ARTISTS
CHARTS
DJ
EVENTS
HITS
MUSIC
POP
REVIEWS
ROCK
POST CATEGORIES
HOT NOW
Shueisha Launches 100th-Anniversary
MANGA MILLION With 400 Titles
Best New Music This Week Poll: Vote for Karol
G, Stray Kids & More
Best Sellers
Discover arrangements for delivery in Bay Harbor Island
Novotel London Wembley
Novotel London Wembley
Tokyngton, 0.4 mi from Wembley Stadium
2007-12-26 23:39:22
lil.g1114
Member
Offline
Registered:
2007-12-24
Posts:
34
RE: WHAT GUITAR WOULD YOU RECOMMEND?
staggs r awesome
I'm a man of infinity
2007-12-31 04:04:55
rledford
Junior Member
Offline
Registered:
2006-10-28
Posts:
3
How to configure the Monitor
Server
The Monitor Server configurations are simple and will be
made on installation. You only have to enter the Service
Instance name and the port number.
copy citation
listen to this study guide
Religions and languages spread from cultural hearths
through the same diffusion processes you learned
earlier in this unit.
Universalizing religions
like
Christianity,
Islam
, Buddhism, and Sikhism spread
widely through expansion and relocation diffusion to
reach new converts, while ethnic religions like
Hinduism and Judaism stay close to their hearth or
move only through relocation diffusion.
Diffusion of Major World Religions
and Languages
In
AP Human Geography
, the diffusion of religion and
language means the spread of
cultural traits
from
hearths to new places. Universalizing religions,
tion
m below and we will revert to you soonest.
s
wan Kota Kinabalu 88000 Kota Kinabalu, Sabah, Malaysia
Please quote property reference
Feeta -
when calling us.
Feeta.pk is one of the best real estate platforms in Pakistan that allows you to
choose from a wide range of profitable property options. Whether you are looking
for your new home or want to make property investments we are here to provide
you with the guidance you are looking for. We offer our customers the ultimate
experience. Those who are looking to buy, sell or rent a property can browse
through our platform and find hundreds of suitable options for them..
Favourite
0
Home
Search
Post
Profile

---

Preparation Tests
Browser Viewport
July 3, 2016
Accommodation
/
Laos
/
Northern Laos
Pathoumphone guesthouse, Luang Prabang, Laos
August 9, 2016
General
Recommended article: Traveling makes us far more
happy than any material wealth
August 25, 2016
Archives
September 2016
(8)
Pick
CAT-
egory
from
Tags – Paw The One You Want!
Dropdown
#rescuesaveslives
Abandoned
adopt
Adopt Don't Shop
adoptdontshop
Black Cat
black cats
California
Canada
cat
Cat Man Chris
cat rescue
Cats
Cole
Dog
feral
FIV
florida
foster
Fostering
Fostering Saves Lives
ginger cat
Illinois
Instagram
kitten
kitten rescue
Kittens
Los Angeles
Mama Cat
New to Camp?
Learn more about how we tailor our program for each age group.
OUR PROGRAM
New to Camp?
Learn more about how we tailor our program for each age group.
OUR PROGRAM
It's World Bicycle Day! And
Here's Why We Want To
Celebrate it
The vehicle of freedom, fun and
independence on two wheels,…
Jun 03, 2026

---

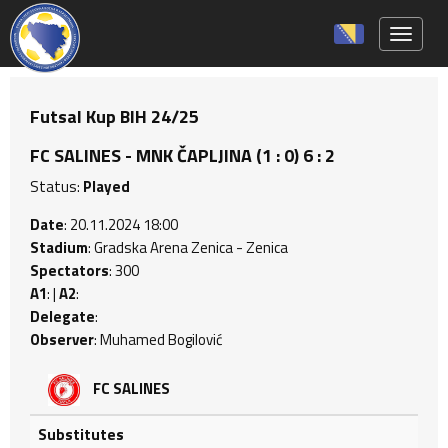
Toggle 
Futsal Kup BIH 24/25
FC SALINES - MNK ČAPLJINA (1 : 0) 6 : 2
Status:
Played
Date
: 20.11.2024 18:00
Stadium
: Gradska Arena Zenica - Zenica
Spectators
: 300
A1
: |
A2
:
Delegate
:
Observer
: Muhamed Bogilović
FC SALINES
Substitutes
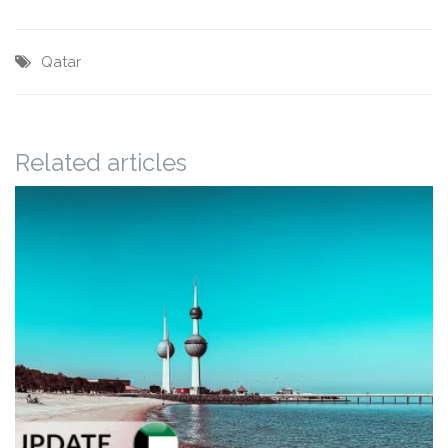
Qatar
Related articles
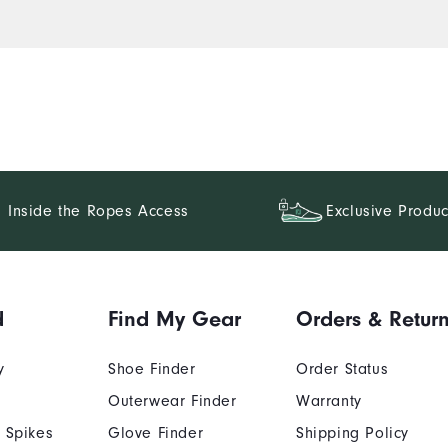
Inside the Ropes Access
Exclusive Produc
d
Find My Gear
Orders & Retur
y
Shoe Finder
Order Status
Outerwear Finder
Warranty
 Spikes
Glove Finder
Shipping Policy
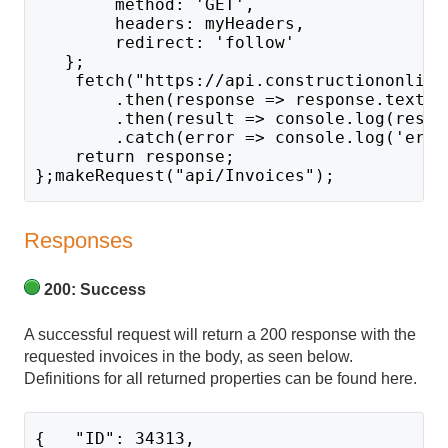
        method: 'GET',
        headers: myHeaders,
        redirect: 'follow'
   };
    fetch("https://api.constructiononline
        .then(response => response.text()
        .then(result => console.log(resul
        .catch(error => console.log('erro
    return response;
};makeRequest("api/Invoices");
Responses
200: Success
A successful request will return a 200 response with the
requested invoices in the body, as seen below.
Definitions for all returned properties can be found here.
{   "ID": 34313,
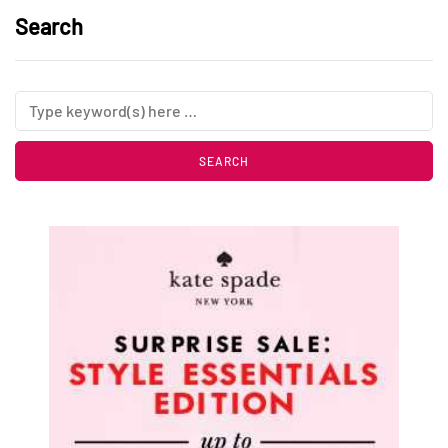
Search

---

Task |
Where the string "Finder" occurs in a line of the listing, copy the line.

Exercise output |
Shoe Finder
Outerwear Finder
Glove Finder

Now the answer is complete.